Чудо на Олд-Комптон-стрит: в Сохо той ночью было прелестно до одури. Толпы скверно танцующих сальсу все еще толклись перед книжным магазином Блэксвелла. Кафе выплеснулись на тротуары, и кто-то, держа чашку с капучино, отвергнутую чересчур взыскательным объектом съема, пожал плечами и вручил ее Мардж. Та едва не закатила глаза от такого совершенства мира, но выпила все до капли, наслаждаясь каждым глотком. С горизонта взирали пустые храмы финансов: дурные времена для них еще не вполне настали, и они могли снисходительно взирать на то, как Мардж веселится с друзьями и просто бродит по Лондону.
Время подобралось к полуночи и, казалось, застыло в этой точке. Мардж пила с оставшимися «Утомленными», пребывая в затянувшемся ночном мгновении, среди шаловливых порывов ветра, несшего бумажный мусор, и фар машин, шаставших вокруг метро, так, словно мир не был на грани сгорания.

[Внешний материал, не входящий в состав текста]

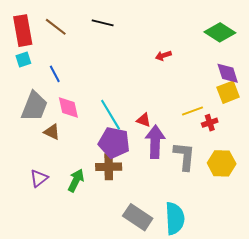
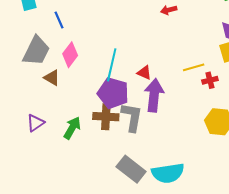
pink diamond: (68, 108) -> (70, 55), turned 45
cyan line: (111, 115) -> (112, 65), turned 40
gray L-shape: (184, 156) -> (132, 117), moved
cyan semicircle: (175, 218) -> (168, 173), turned 80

После полуночи у Мардж была назначена встреча.
— Ладно, цветок-возмутитель, — сказала Диана, когда страница календаря была наконец перевернута. — Мы прекрасно пообщались, к тому же чертовски поздно, пора закругляться. — Она обняла Мардж, прежде чем спуститься в метро на Тотнем-Корт-роуд. — Будь здорова. Счастливо добраться до дома.

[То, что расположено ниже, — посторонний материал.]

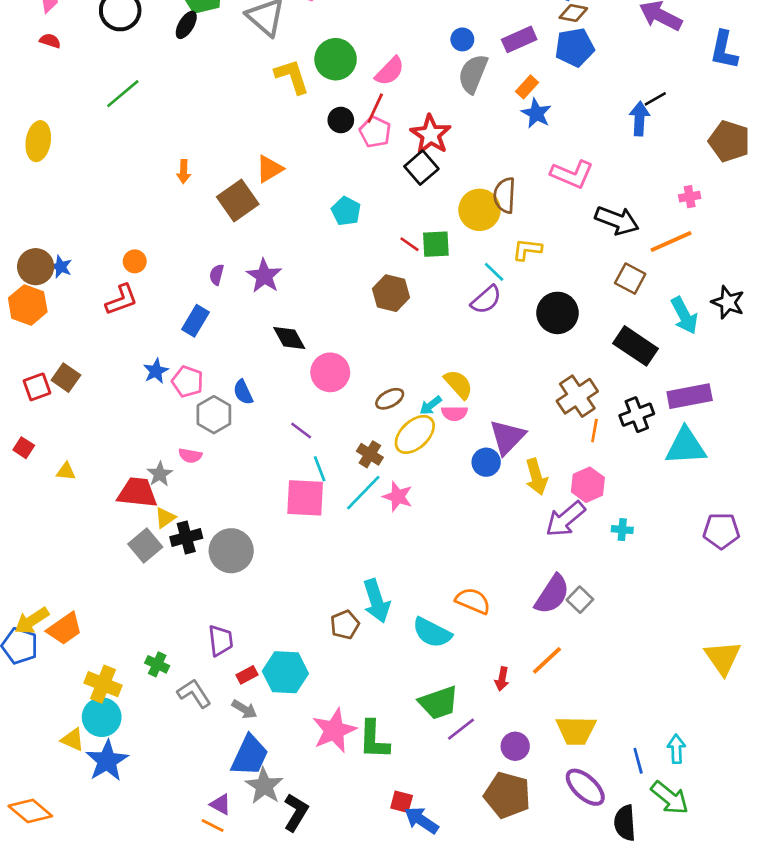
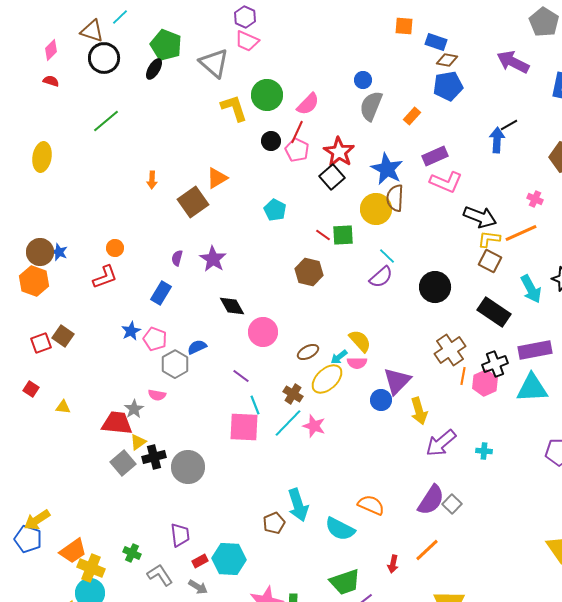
purple rectangle: (519, 39) -> (435, 156), moved
blue star: (536, 113) -> (387, 169), moved, size x1.4
pink cross: (690, 197) -> (535, 199), turned 35
yellow L-shape: (527, 249) -> (489, 239), moved
blue semicircle: (243, 392) -> (197, 347), turned 90
pink hexagon: (588, 485) -> (485, 383), moved
orange trapezoid: (65, 629) -> (73, 551), moved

— Ага, — в спину ей сказала Мардж. Непременно.С каких это пор дом находится дома?
Она взяла такси — разумеется, не до улицы-призрака или ловушки: сам опыт водителя, те знания, что позволили ему стать таксистом, скрыли бы такую улицу от него. Вместо этого она назвала ближайший к месту назначения проспект, а оттуда прошла пешком к маленькой лачуге в Ист-Энде.

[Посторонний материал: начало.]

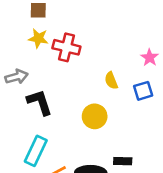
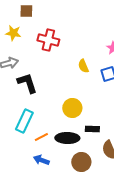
yellow star: (38, 38) -> (13, 33), moved
yellow circle: (95, 116) -> (72, 108), moved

Та выглядела наскоро сляпанной из сохранившихся стен другого здания, дерева, дранки, обмазки и кирпичных обломков. Она стояла на крошечной улице среди таких же разношерстных зданий, и в ней Мардж поджидал человек, которого она долго искала и наконец нашла в интернете.
— Опаздываете, — сказал он.
Комнаты в доме-выблядке оказались, к удивлению Мардж, сравнительно сухими, приветливыми, убранными, в общем, похожими на комнаты. Обивка цвета плесени, картины, изображавшие тени теней, книги, похожие на плиты пыли и с таким же запахом. Также — компьютер и консоль для видеоигр. Мужчине в джемпере с капюшоном было за пятьдесят. Его левый глаз был скрыт — Мардж на секунду подумала, что это сложная комбинация шляпы и очков в стиле «Кибердога». Но потом она поняла — даже не вздрогнув и не скривив губ, уж такие настали дни, — что это металлическая накладка от замочной скважины, припаянная или пришитая к глазнице. Все, что видел этот человек, выглядело подсмотренным через замочную скважину. Все было незаконно раскрытой тайной.